▶ **YOUR INSTRUCTIONS**: Could you print the entries below exactly, starting at the line that contains "γωνίες και στα" and stopping after the last one?

▶ **RECORDS SHOWN**:
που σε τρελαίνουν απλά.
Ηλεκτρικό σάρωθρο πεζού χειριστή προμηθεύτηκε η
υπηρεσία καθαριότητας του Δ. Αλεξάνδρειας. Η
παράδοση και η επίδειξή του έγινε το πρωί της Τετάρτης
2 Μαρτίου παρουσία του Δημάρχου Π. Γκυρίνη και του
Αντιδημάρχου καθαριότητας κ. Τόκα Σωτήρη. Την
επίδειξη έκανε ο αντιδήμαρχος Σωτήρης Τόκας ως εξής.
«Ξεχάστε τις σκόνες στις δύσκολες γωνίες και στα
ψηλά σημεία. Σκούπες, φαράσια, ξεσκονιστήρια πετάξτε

▶ **OUTPUT OF THE TASK**:
«Ξεχάστε τις σκόνες στις δύσκολες γωνίες και στα
ψηλά σημεία. Σκούπες, φαράσια, ξεσκονιστήρια πετάξτε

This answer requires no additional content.